“Ten sleeps?” said Joe; “twenty sleeps?” but the answer was still “Ticharro pejuk,” and it was evident that Harluk himself did not know. To attempt to pass the river mouth on the ice was a doubtful thing at that season. At any time a wind from the south might send the floes out to sea, and those on them would be lost.

It was possible that by proceeding up river they might find an ice jam on which they could cross, and after thinking the matter over for half a day, Joe decided that it would be wise to go upstream for a considerable distance in the hope of finding a passage. There was still snow in many places on the banks, and they took advantage of this where possible. In other places the sled did not go badly over the tundra moss, yet travel was much slower than on the ice, and in thirty-six hours they had hardly made fifteen miles. They found dwarf willows and alders, scarce three feet high, plentiful along the banks of this river, and flocks of ptarmigan in these so tame that they would not rise at a rifle-shot. They killed many of these, and with plenty of willow wood for fire, lived well. Yet it was anxious work, and, as they proceeded, much more difficult; moreover, twenty miles from the coast they entered a height of land, almost a mountain range, through which the river broke in a series of falls. Here in three days’ struggle through ravines and up limestone slopes they hardly made ten miles. At the top they found better going, but here the river seemed to trend more to the east, and they had the humiliation of working away from their destination in spite of their labor.

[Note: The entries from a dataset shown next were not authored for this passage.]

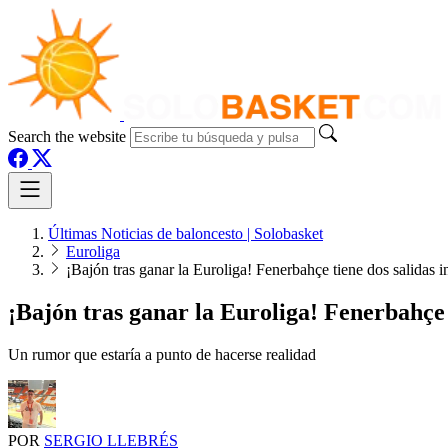
Search the website
Últimas Noticias de baloncesto | Solobasket
Euroliga
¡Bajón tras ganar la Euroliga! Fenerbahçe tiene dos salidas
¡Bajón tras ganar la Euroliga! Fenerbahçe 
Un rumor que estaría a punto de hacerse realidad
POR
SERGIO LLEBRÉS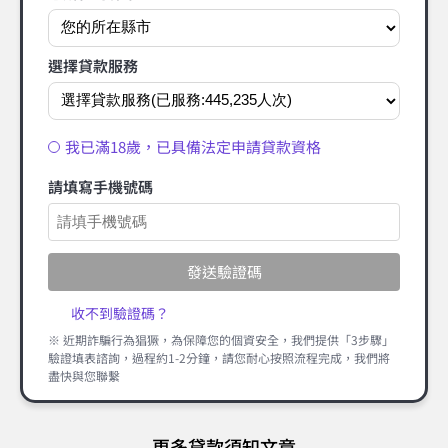
選擇貸款服務
我已滿18歲，已具備法定申請貸款資格
請填寫手機號碼
發送驗證碼
收不到驗證碼？
※ 近期詐騙行為猖獗，為保障您的個資安全，我們提供「3步驟」
驗證填表諮詢，過程約1-2分鐘，請您耐心按照流程完成，我們將
盡快與您聯繫
更多貸款須知文章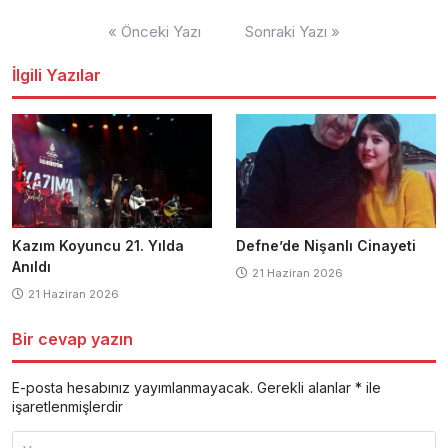
Yazı
« Önceki Yazı
Sonraki Yazı »
dolaşımı
İlgili Yazılar
Kazım Koyuncu 21. Yılda
Defne’de Nişanlı Cinayeti
Anıldı
21 Haziran 2026
21 Haziran 2026
Bir cevap yazın
E-posta hesabınız yayımlanmayacak.
Gerekli alanlar
*
ile
işaretlenmişlerdir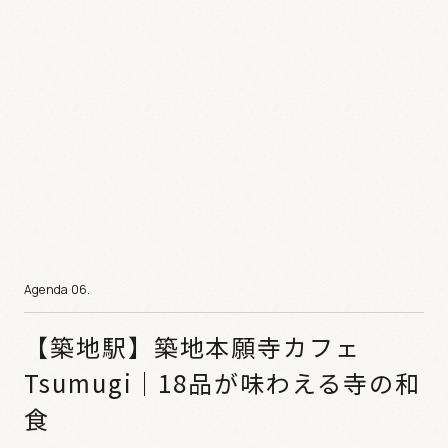
【築地駅】築地本願寺カフェ
Tsumugi｜18品が味わえる寺の和
食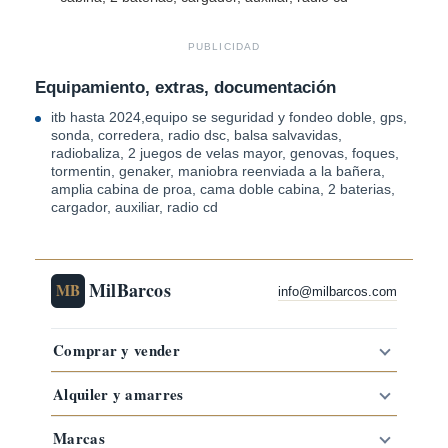
PUBLICIDAD
Equipamiento, extras, documentación
itb hasta 2024,equipo se seguridad y fondeo doble, gps,
sonda, corredera, radio dsc, balsa salvavidas,
radiobaliza, 2 juegos de velas mayor, genovas, foques,
tormentin, genaker, maniobra reenviada a la bañera,
amplia cabina de proa, cama doble cabina, 2 baterias,
cargador, auxiliar, radio cd
MilBarcos
MB
info@milbarcos.com
Comprar y vender
Alquiler y amarres
Marcas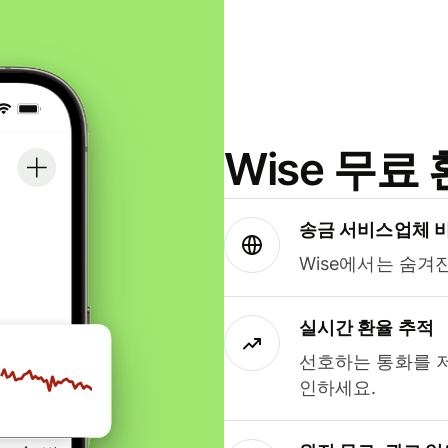
Wise 무
송금 서비스업체 
Wise에서는 숨겨
실시간 환율 추적
선호하는 통화를 
인하세요.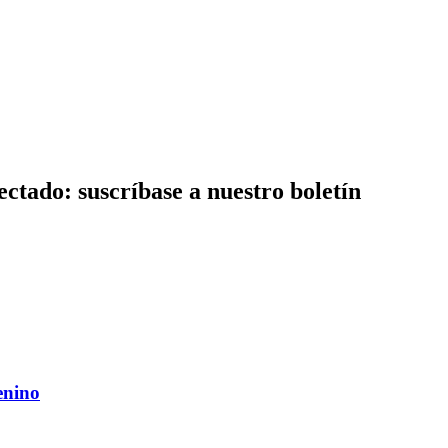
ctado: suscríbase a nuestro boletín
enino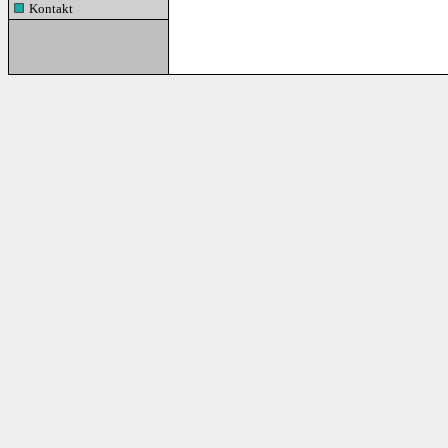
Kontakt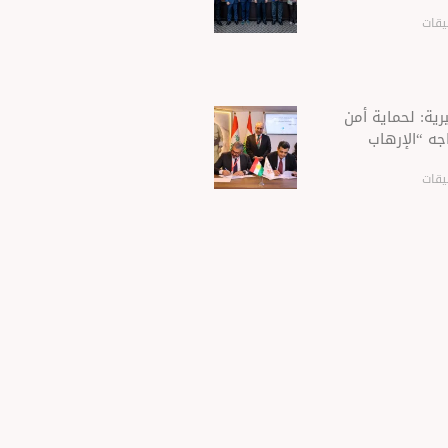
يقات
ية: لحماية أمن
جه “الإرهاب
يقات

“Confound it,” said Joe ruefully, as they camped late one afternoon, “we’d have done better to start before it began to thaw at all. Then it would be a straight trip on the ice and nothing to bother us but cold, and that’s no great harm.”

“I don’t see much use in this,” replied Harry, weary and somewhat discouraged. “We might follow up this river a hundred miles. Seems as if we had gone most as far as that already, and still there is no chance to cross. We’ll have to do as Harluk says, sit down and wait for the water to run out.”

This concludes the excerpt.